In setting out to write his book, DeVita knew that he’d need a co-author.
“People told me it’s always a mistake to work with your family,” he says. “But I realized that Elizabeth had a lot more information since she was with us for the whole process. So she took over.”
DeVita handed his daughter a manuscript of 320,000 words. He got back 110,000 words. “I almost had a heart attack,” he says. “But then I read it and said, ‘This is good.’ She recognized the good stories. She also brought a lot of warmth. Many times Elizabeth and Mary Kay would be sitting there talking with me, and Elizabeth would ask, ‘Well, where were you, what was happening at the office, what does the office look like, what color are the walls?’ — things that I would never, as a medical person, bring into a story. I knew she was good; I just didn’t realize how good she was.”
For Elizabeth, the collaboration gave her an opportunity rarely available to children to view the full scope of a parent’s life.
“I was there for it, but my perspective was that of a child. Working on the book, I got to understand my father’s life in a much more in-depth, rich way than I would have otherwise.”
“It turned out to be an absolutely fabulous experience,” DeVita says. “Writing the book with Elizabeth was one of the greatest experiences of my career.”
'The best is yet to come'
Now the Amy and Joseph Perella Professor of Medicine at Yale, DeVita has no plans for retirement. He is consulting with Congress on the new National Cancer Moonshot Initiative, headed up by Vice President Joe Biden, and working on the 11th edition of Cancer: Principles and Practice of Oncology.

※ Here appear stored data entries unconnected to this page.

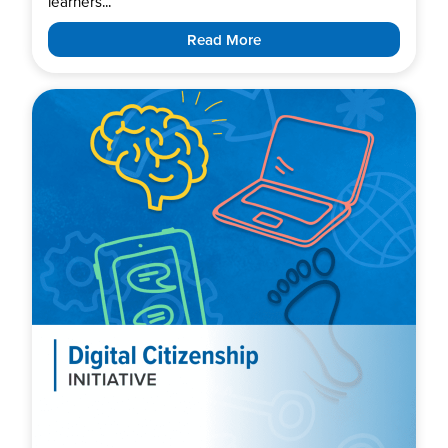
learners...
Read More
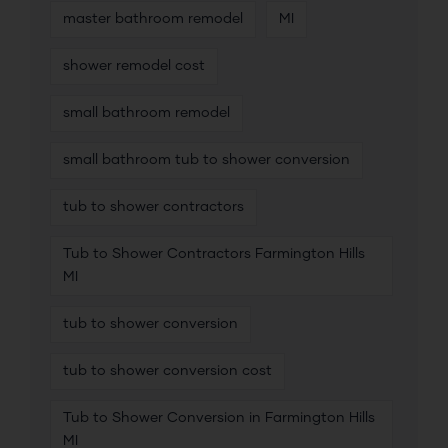
master bathroom remodel
MI
shower remodel cost
small bathroom remodel
small bathroom tub to shower conversion
tub to shower contractors
Tub to Shower Contractors Farmington Hills
MI
tub to shower conversion
tub to shower conversion cost
Tub to Shower Conversion in Farmington Hills
MI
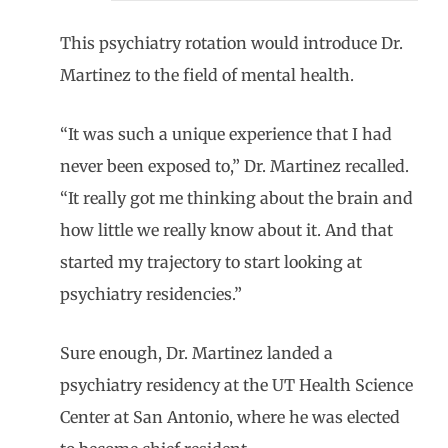
This psychiatry rotation would introduce Dr.
Martinez to the field of mental health.
“It was such a unique experience that I had
never been exposed to,” Dr. Martinez recalled.
“It really got me thinking about the brain and
how little we really know about it. And that
started my trajectory to start looking at
psychiatry residencies.”
Sure enough, Dr. Martinez landed a
psychiatry residency at the UT Health Science
Center at San Antonio, where he was elected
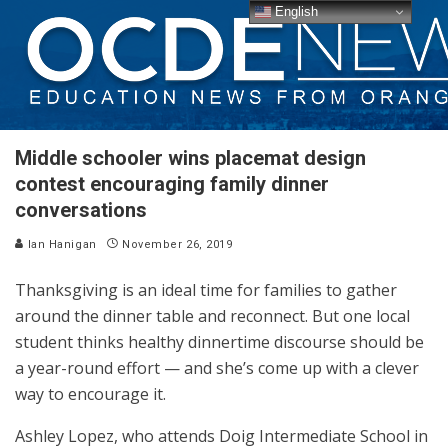
English
Middle schooler wins placemat design
contest encouraging family dinner
conversations
Ian Hanigan
November 26, 2019
Thanksgiving is an ideal time for families to gather
around the dinner table and reconnect. But one local
student thinks healthy dinnertime discourse should be
a year-round effort — and she’s come up with a clever
way to encourage it.
Ashley Lopez, who attends Doig Intermediate School in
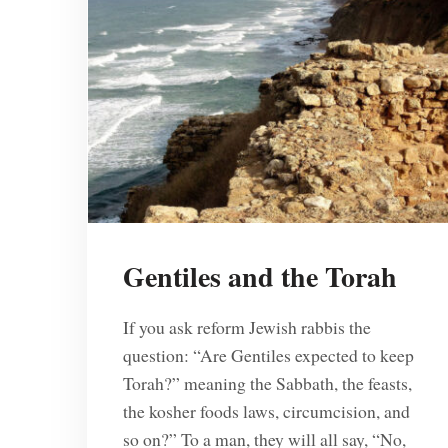
Gentiles and the Torah
If you ask reform Jewish rabbis the
question: “Are Gentiles expected to keep
Torah?” meaning the Sabbath, the feasts,
the kosher foods laws, circumcision, and
so on?” To a man, they will all say, “No,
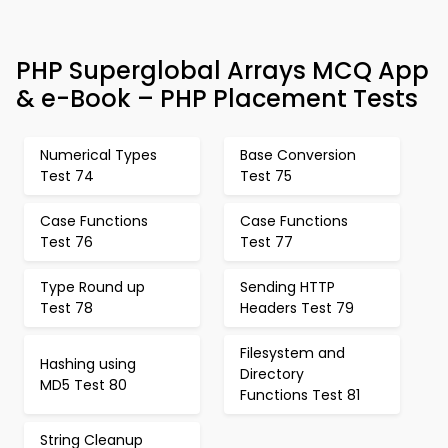
PHP Superglobal Arrays MCQ App
& e-Book – PHP Placement Tests
Numerical Types
Base Conversion
Test 74
Test 75
Case Functions
Case Functions
Test 76
Test 77
Type Round up
Sending HTTP
Test 78
Headers Test 79
Filesystem and
Hashing using
Directory
MD5 Test 80
Functions Test 81
String Cleanup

DeVita will be on sabbatical this fall, and the family will come home to William & Mary. He and Elizabeth plan to review his papers in the Swem archives with the intention of writing a second book.
Under the tutelage of Frei and Freireich, DeVita learned never to give up hope.
“To dedicate yourself to helping people survive, especially to survive this disease, you had to be an eternal optimist,” he writes.
He remains optimistic.
“If a doctor tells you, ‘There’s nothing I can do for you,’ find another doctor. There’s something we can do for virtually anyone with cancer. And the best is yet to come.”